Low IQ levels, total indifference to learning, no curiosity, specious logic, no in-depth training in critical thinking and writing – these are the real-life factors that face college instructors. Low grades are frustrating for many students, because they truly don't know what they don't know.
Often I will be told that I am the rare instructor who insists on correct formatting for a research paper even though this is an integral item. One student gave me a paper for which she had received an "A," and on the very first page, there were syntax and grammar errors that the other instructor had apparently ignored. Is it any wonder that so many students think they are writing "A" papers when no one has actually pointed out their substandard writing? They were never taught basic English grammar in the first place, so how can I hold them responsible?
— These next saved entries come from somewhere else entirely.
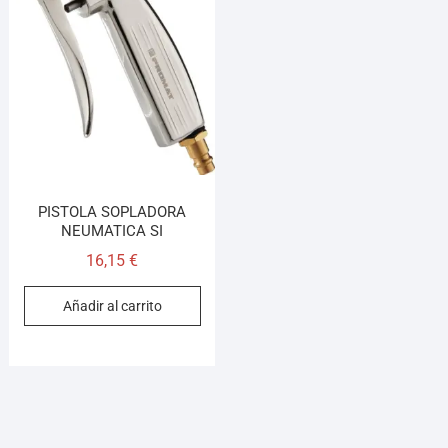
PISTOLA SOPLADORA
NEUMATICA SI
16,15
€
Añadir al carrito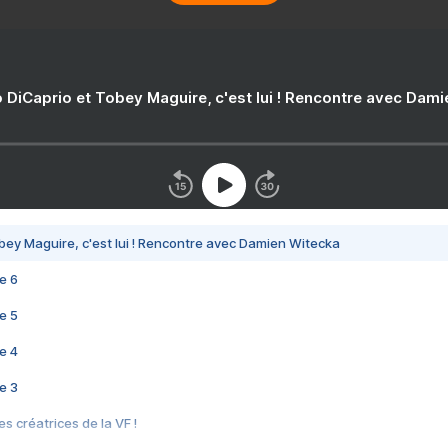
 DiCaprio et Tobey Maguire, c'est lui ! Rencontre avec Dam
bey Maguire, c'est lui ! Rencontre avec Damien Witecka
e 6
e 5
e 4
e 3
s créatrices de la VF !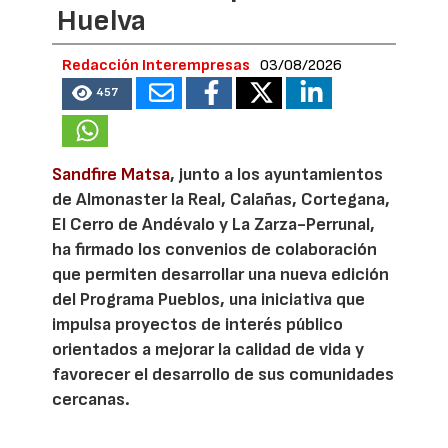
Huelva
Redacción Interempresas
03/08/2026
457
Sandfire Matsa
, junto a los ayuntamientos
de Almonaster la Real, Calañas, Cortegana,
El Cerro de Andévalo y La Zarza-Perrunal,
ha firmado los convenios de colaboración
que permiten desarrollar una nueva edición
del Programa Pueblos, una iniciativa que
impulsa proyectos de interés público
orientados a mejorar la calidad de vida y
favorecer el desarrollo de sus comunidades
cercanas.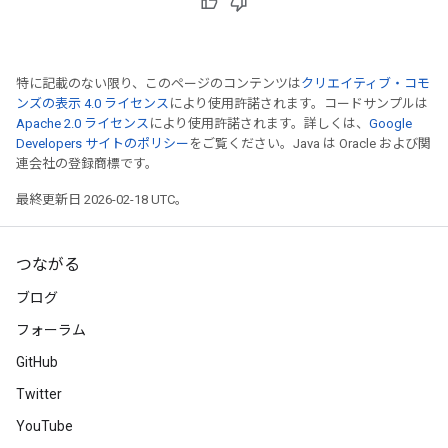
特に記載のない限り、このページのコンテンツは
クリエイティブ・コモ
ンズの表示 4.0 ライセンス
により使用許諾されます。コードサンプルは
Apache 2.0 ライセンス
により使用許諾されます。詳しくは、
Google
Developers サイトのポリシー
をご覧ください。Java は Oracle および関
連会社の登録商標です。
最終更新日 2026-02-18 UTC。
つながる
ブログ
フォーラム
GitHub
Twitter
YouTube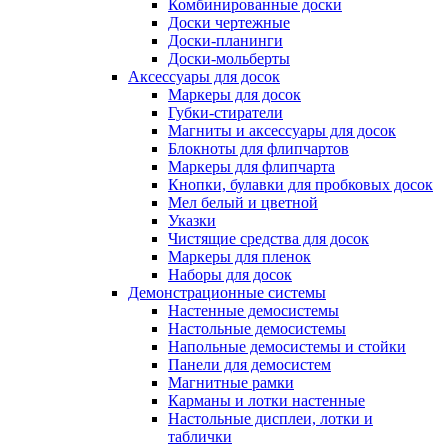
Комбинированные доски
Доски чертежные
Доски-планинги
Доски-мольберты
Аксессуары для досок
Маркеры для досок
Губки-стиратели
Магниты и аксессуары для досок
Блокноты для флипчартов
Маркеры для флипчарта
Кнопки, булавки для пробковых досок
Мел белый и цветной
Указки
Чистящие средства для досок
Маркеры для пленок
Наборы для досок
Демонстрационные системы
Настенные демосистемы
Настольные демосистемы
Напольные демосистемы и стойки
Панели для демосистем
Магнитные рамки
Карманы и лотки настенные
Настольные дисплеи, лотки и
таблички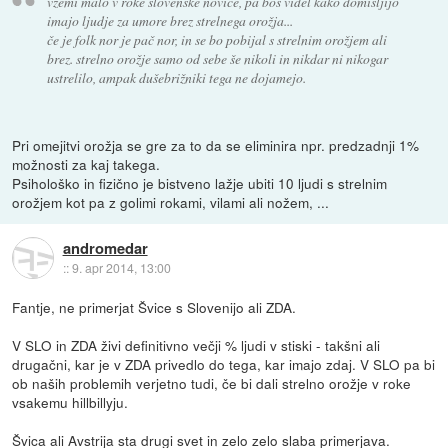
vzemi malo v roke slovenske novice, pa boš videl kako domišljijo
imajo ljudje za umore brez strelnega orožja...
če je folk nor je pač nor, in se bo pobijal s strelnim orožjem ali
brez. strelno orožje samo od sebe še nikoli in nikdar ni nikogar
ustrelilo, ampak dušebrižniki tega ne dojamejo.
Pri omejitvi orožja se gre za to da se eliminira npr. predzadnji 1%
možnosti za kaj takega.
Psihološko in fizično je bistveno lažje ubiti 10 ljudi s strelnim
orožjem kot pa z golimi rokami, vilami ali nožem, ...
andromedar
::
9. apr 2014, 13:00
Fantje, ne primerjat Švice s Slovenijo ali ZDA.
V SLO in ZDA živi definitivno večji % ljudi v stiski - takšni ali
drugačni, kar je v ZDA privedlo do tega, kar imajo zdaj. V SLO pa bi
ob naših problemih verjetno tudi, če bi dali strelno orožje v roke
vsakemu hillbillyju.
Švica ali Avstrija sta drugi svet in zelo zelo slaba primerjava.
Too many instructors are reluctant to do their job because (a) the errors are so numerous that the work involved in correcting them is monumental, (b) they fear student retaliation, (c) often the chair of a department will not back up an instructor's decision, and (d) the status of teachers is so poor that we are viewed as mere facilitators rather than purveyors of knowledge.
And yet, as college instructor Daniel J. Smith wrote in May 2015, "the expectation of high grades without merit is on the rise." He explains why bumping up a grade leads only to "reducing the opportunity for people to experience the life satisfaction that comes through earned success," whether in the academic or business world. I concur. But again, I ask: How can I possibly grade these students? And how can we stop penalizing students who actually belong in college when the very degree they are seeking is so devalued?
Thus is the plight of the sincere educator.